:: Records contained in a dataset ::
'''

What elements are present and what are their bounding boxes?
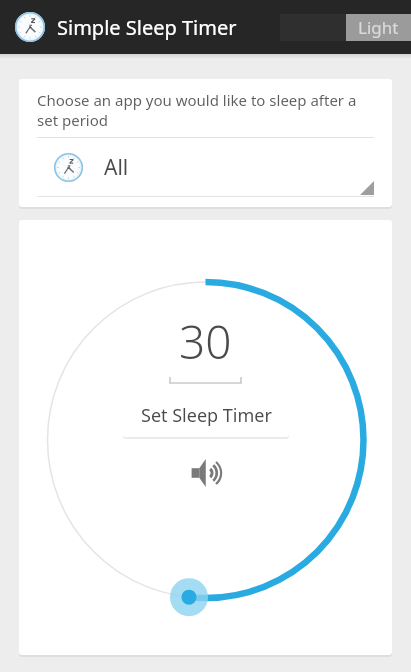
staticText: Simple Sleep Timer: [57, 14, 237, 41]
staticText: All: [104, 153, 129, 182]
button[interactable]: Light: [346, 14, 411, 41]
staticText: Set Sleep Timer: [141, 403, 272, 428]
staticText: Light: [358, 16, 399, 39]
button[interactable]: Set Sleep Timer: [123, 394, 289, 437]
staticText: Choose an app you would like to sleep af…: [37, 90, 374, 130]
button[interactable]: Volume: [185, 452, 227, 494]
staticText: 30: [179, 310, 232, 373]
button[interactable]: All: [19, 138, 392, 196]
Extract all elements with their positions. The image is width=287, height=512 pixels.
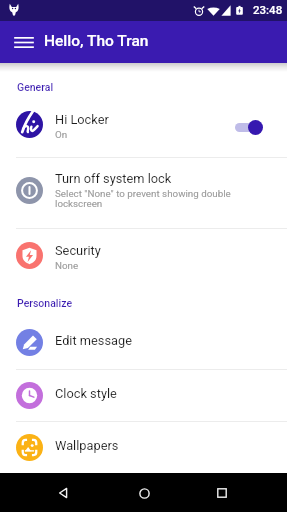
staticText: Clock style [55,386,117,401]
button[interactable]: Recent apps [204,475,240,511]
staticText: 23:48 [253,3,283,16]
staticText: None [55,260,79,271]
staticText: On [55,129,68,140]
staticText: Hi Locker [55,112,109,127]
button[interactable]: Wallpapers [0,422,287,473]
button[interactable]: Edit message [0,316,287,369]
button[interactable]: Security [0,229,287,281]
staticText: General [17,81,54,93]
staticText: Wallpapers [55,438,119,453]
button[interactable]: Toggle Hi Locker [234,116,271,138]
button[interactable]: Turn off system lock [0,158,287,228]
button[interactable]: Home [126,475,162,511]
staticText: Personalize [17,297,73,309]
staticText: Hello, Tho Tran [44,32,149,50]
button[interactable]: Open navigation menu [9,27,39,57]
button[interactable]: Clock style [0,370,287,421]
staticText: Turn off system lock [55,171,172,186]
button[interactable]: Back [45,475,81,511]
staticText: Edit message [55,333,132,348]
staticText: Select "None" to prevent showing double … [55,188,271,210]
button[interactable]: Hi Locker [0,94,287,157]
staticText: Security [55,243,101,258]
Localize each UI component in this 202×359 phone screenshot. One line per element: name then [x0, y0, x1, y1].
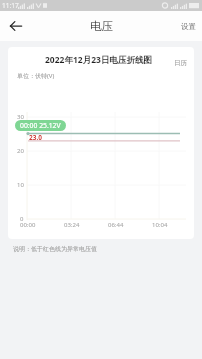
staticText: 30: [17, 113, 24, 121]
staticText: 电压: [90, 19, 113, 33]
staticText: 10: [17, 181, 24, 189]
staticText: 11:17: [2, 1, 19, 10]
staticText: 日历: [174, 59, 187, 67]
staticText: 06:44: [108, 221, 124, 229]
staticText: 设置: [181, 22, 196, 31]
staticText: 10:04: [152, 221, 168, 229]
button[interactable]: 日历: [166, 53, 194, 73]
staticText: 00:00 25.12V: [20, 121, 61, 130]
button[interactable]: Back: [2, 12, 30, 40]
staticText: 23.0: [29, 133, 42, 142]
staticText: 0: [20, 215, 24, 223]
staticText: 03:24: [64, 221, 80, 229]
staticText: 单位：伏特(V): [17, 72, 55, 80]
staticText: 2022年12月23日电压折线图: [45, 54, 152, 66]
staticText: 说明：低于红色线为异常电压值: [13, 245, 97, 253]
button[interactable]: 设置: [174, 15, 202, 37]
staticText: 20: [17, 147, 24, 155]
staticText: 00:00: [20, 221, 36, 229]
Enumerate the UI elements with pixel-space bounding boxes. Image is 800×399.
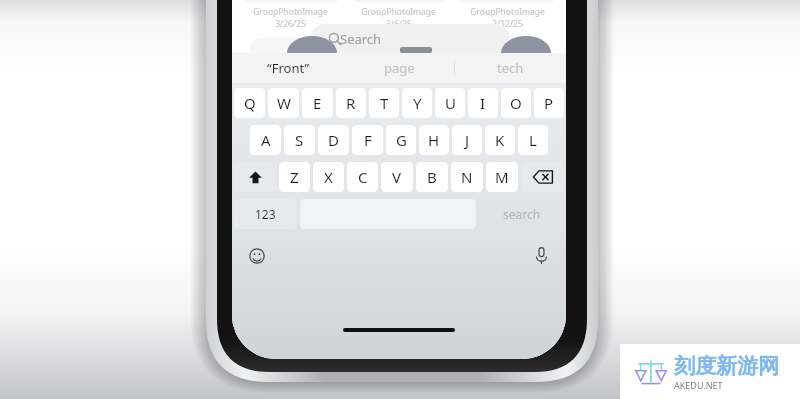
button[interactable]: [349, 0, 450, 2]
staticText: J: [465, 130, 470, 150]
staticText: GroupPhotoImage: [361, 6, 436, 18]
staticText: 3/6/25: [386, 18, 412, 30]
staticText: GroupPhotoImage: [253, 6, 328, 18]
button[interactable]: Z: [279, 162, 310, 192]
button[interactable]: A: [250, 125, 281, 155]
button[interactable]: K: [485, 125, 515, 155]
button[interactable]: C: [347, 162, 378, 192]
button[interactable]: [457, 0, 558, 2]
button[interactable]: G: [386, 125, 416, 155]
staticText: R: [346, 93, 356, 113]
staticText: S: [295, 130, 304, 150]
staticText: A: [261, 130, 271, 150]
button[interactable]: J: [452, 125, 482, 155]
staticText: E: [313, 93, 322, 113]
staticText: K: [495, 130, 505, 150]
button[interactable]: V: [381, 162, 413, 192]
button[interactable]: “Front”: [232, 53, 344, 83]
button[interactable]: I: [468, 88, 498, 118]
button[interactable]: L: [518, 125, 548, 155]
button[interactable]: S: [284, 125, 315, 155]
button[interactable]: page: [344, 53, 455, 83]
staticText: 2/12/25: [492, 18, 523, 30]
staticText: search: [503, 206, 541, 222]
staticText: H: [428, 130, 440, 150]
button[interactable]: R: [336, 88, 366, 118]
staticText: 123: [255, 206, 276, 222]
staticText: 刻度新游网: [674, 353, 779, 379]
staticText: V: [392, 167, 402, 187]
staticText: D: [328, 130, 339, 150]
staticText: X: [324, 167, 333, 187]
button[interactable]: Q: [234, 88, 265, 118]
button[interactable]: F: [352, 125, 383, 155]
button[interactable]: X: [313, 162, 344, 192]
staticText: O: [510, 93, 522, 113]
button[interactable]: [240, 0, 342, 2]
staticText: W: [277, 93, 291, 113]
staticText: T: [380, 93, 389, 113]
staticText: U: [445, 93, 456, 113]
staticText: F: [364, 130, 372, 150]
staticText: I: [480, 93, 486, 113]
button[interactable]: Emoji: [246, 245, 268, 267]
staticText: M: [495, 167, 509, 187]
staticText: L: [529, 130, 537, 150]
button[interactable]: Dictation: [530, 245, 552, 267]
button[interactable]: W: [268, 88, 299, 118]
button[interactable]: search: [479, 199, 564, 229]
button[interactable]: Y: [402, 88, 432, 118]
button[interactable]: T: [369, 88, 399, 118]
button[interactable]: N: [451, 162, 483, 192]
staticText: Y: [413, 93, 422, 113]
button[interactable]: M: [486, 162, 518, 192]
button[interactable]: E: [302, 88, 333, 118]
staticText: Search: [340, 30, 382, 48]
staticText: “Front”: [267, 59, 310, 77]
staticText: N: [461, 167, 473, 187]
staticText: tech: [497, 59, 524, 77]
staticText: B: [427, 167, 437, 187]
button[interactable]: Backspace: [521, 162, 564, 192]
staticText: GroupPhotoImage: [470, 6, 545, 18]
button[interactable]: B: [416, 162, 448, 192]
staticText: Q: [244, 93, 256, 113]
staticText: P: [544, 93, 554, 113]
button[interactable]: O: [501, 88, 531, 118]
button[interactable]: U: [435, 88, 465, 118]
button[interactable]: H: [419, 125, 449, 155]
button[interactable]: P: [534, 88, 564, 118]
staticText: 3/26/25: [275, 18, 306, 30]
staticText: Z: [290, 167, 299, 187]
button[interactable]: D: [318, 125, 349, 155]
staticText: G: [396, 130, 407, 150]
button[interactable]: Shift: [234, 162, 276, 192]
button[interactable]: 123: [234, 199, 297, 229]
button[interactable]: tech: [455, 53, 566, 83]
staticText: C: [358, 167, 368, 187]
staticText: AKEDU.NET: [674, 379, 723, 391]
button[interactable]: Search: [310, 24, 510, 54]
staticText: page: [384, 59, 415, 77]
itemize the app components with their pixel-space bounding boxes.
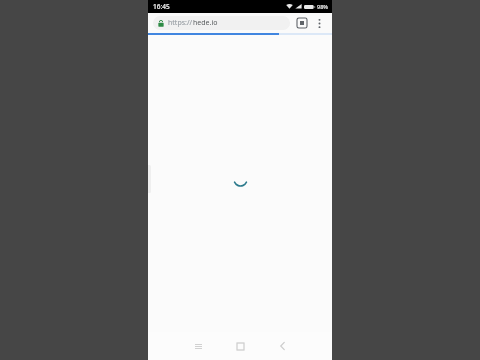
button[interactable]: Recent apps: [183, 332, 213, 360]
staticText: 16:45: [153, 2, 170, 11]
button[interactable]: https://: [153, 16, 290, 30]
button[interactable]: Home: [225, 332, 255, 360]
button[interactable]: Tabs: [293, 14, 311, 32]
staticText: 98%: [317, 3, 328, 10]
button[interactable]: More options: [311, 15, 327, 31]
button[interactable]: Back: [267, 332, 297, 360]
staticText: hede.io: [193, 18, 218, 28]
staticText: https://: [168, 18, 193, 28]
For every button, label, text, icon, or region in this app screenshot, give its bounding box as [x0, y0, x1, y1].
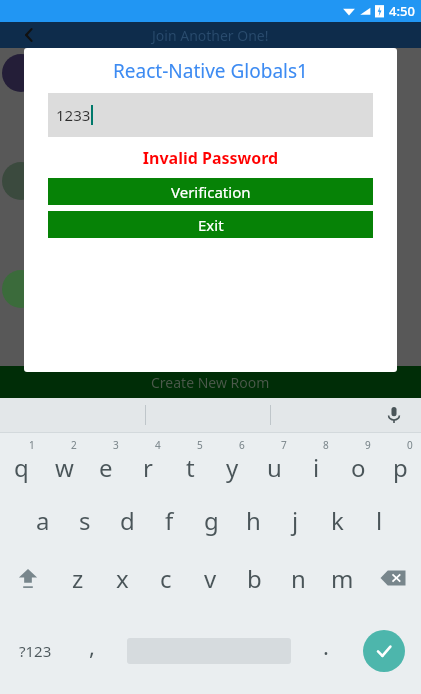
- button[interactable]: Back: [18, 24, 40, 46]
- button[interactable]: k: [316, 491, 358, 549]
- staticText: ,: [89, 631, 95, 661]
- staticText: z: [72, 562, 84, 595]
- staticText: u: [267, 451, 282, 484]
- staticText: 4: [155, 438, 161, 452]
- staticText: ?123: [19, 641, 52, 661]
- button[interactable]: .: [304, 607, 347, 694]
- staticText: v: [204, 562, 217, 595]
- staticText: f: [165, 504, 174, 537]
- button[interactable]: [113, 607, 304, 694]
- staticText: p: [393, 451, 408, 484]
- staticText: 1233: [56, 105, 91, 125]
- staticText: Join Another One!: [152, 26, 269, 45]
- button[interactable]: 5: [169, 433, 211, 491]
- staticText: 1: [29, 438, 35, 452]
- staticText: t: [186, 451, 195, 484]
- staticText: j: [292, 504, 299, 537]
- button[interactable]: j: [274, 491, 316, 549]
- button[interactable]: x: [100, 549, 144, 607]
- staticText: e: [99, 451, 113, 484]
- staticText: x: [116, 562, 129, 595]
- staticText: n: [291, 562, 306, 595]
- staticText: 5: [197, 438, 203, 452]
- button[interactable]: d: [106, 491, 148, 549]
- button[interactable]: v: [188, 549, 232, 607]
- button[interactable]: ,: [70, 607, 113, 694]
- staticText: 8: [323, 438, 329, 452]
- button[interactable]: [2, 378, 40, 416]
- staticText: g: [204, 504, 219, 537]
- button[interactable]: n: [276, 549, 320, 607]
- button[interactable]: Exit: [48, 211, 373, 238]
- staticText: r: [143, 451, 153, 484]
- button[interactable]: Backspace: [364, 549, 421, 607]
- button[interactable]: [2, 270, 40, 308]
- staticText: Verification: [171, 182, 251, 202]
- button[interactable]: 7: [253, 433, 295, 491]
- staticText: Create New Room: [151, 373, 270, 392]
- button[interactable]: Create New Room: [0, 366, 421, 398]
- button[interactable]: [2, 162, 40, 200]
- staticText: k: [331, 504, 344, 537]
- button[interactable]: l: [358, 491, 400, 549]
- button[interactable]: Voice input: [381, 402, 407, 428]
- button[interactable]: 1: [0, 433, 43, 491]
- staticText: 2: [71, 438, 77, 452]
- button[interactable]: 3: [85, 433, 127, 491]
- staticText: s: [79, 504, 91, 537]
- staticText: d: [120, 504, 135, 537]
- button[interactable]: [2, 54, 40, 92]
- button[interactable]: m: [320, 549, 364, 607]
- staticText: o: [351, 451, 366, 484]
- staticText: c: [160, 562, 172, 595]
- button[interactable]: b: [232, 549, 276, 607]
- staticText: b: [247, 562, 262, 595]
- button[interactable]: ?123: [0, 607, 70, 694]
- staticText: Exit: [198, 215, 224, 235]
- button[interactable]: 1233: [48, 93, 373, 137]
- staticText: 7: [281, 438, 287, 452]
- button[interactable]: 0: [379, 433, 421, 491]
- staticText: React-Native Globals1: [24, 58, 397, 84]
- button[interactable]: 6: [211, 433, 253, 491]
- button[interactable]: 9: [337, 433, 379, 491]
- staticText: w: [55, 451, 74, 484]
- staticText: 9: [365, 438, 371, 452]
- staticText: y: [226, 451, 239, 484]
- staticText: .: [323, 631, 329, 661]
- button[interactable]: h: [232, 491, 274, 549]
- button[interactable]: g: [190, 491, 232, 549]
- button[interactable]: f: [148, 491, 190, 549]
- button[interactable]: 2: [43, 433, 85, 491]
- button[interactable]: Verification: [48, 178, 373, 205]
- staticText: a: [36, 504, 50, 537]
- staticText: 6: [239, 438, 245, 452]
- staticText: 4:50: [389, 2, 415, 20]
- button[interactable]: z: [56, 549, 100, 607]
- staticText: h: [246, 504, 261, 537]
- button[interactable]: a: [22, 491, 64, 549]
- button[interactable]: s: [64, 491, 106, 549]
- button[interactable]: 4: [127, 433, 169, 491]
- button[interactable]: c: [144, 549, 188, 607]
- staticText: 0: [407, 438, 413, 452]
- button[interactable]: 8: [295, 433, 337, 491]
- staticText: l: [376, 504, 383, 537]
- staticText: 3: [113, 438, 119, 452]
- staticText: q: [14, 451, 29, 484]
- button[interactable]: Shift: [0, 549, 56, 607]
- staticText: Invalid Password: [24, 147, 397, 169]
- staticText: i: [313, 451, 320, 484]
- staticText: m: [331, 562, 354, 595]
- button[interactable]: Enter: [347, 607, 421, 694]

'''

:: The task ::
Using the entries, count the lines that hold the string "with"; nothing but the number is needed.

:: Completed task ::
3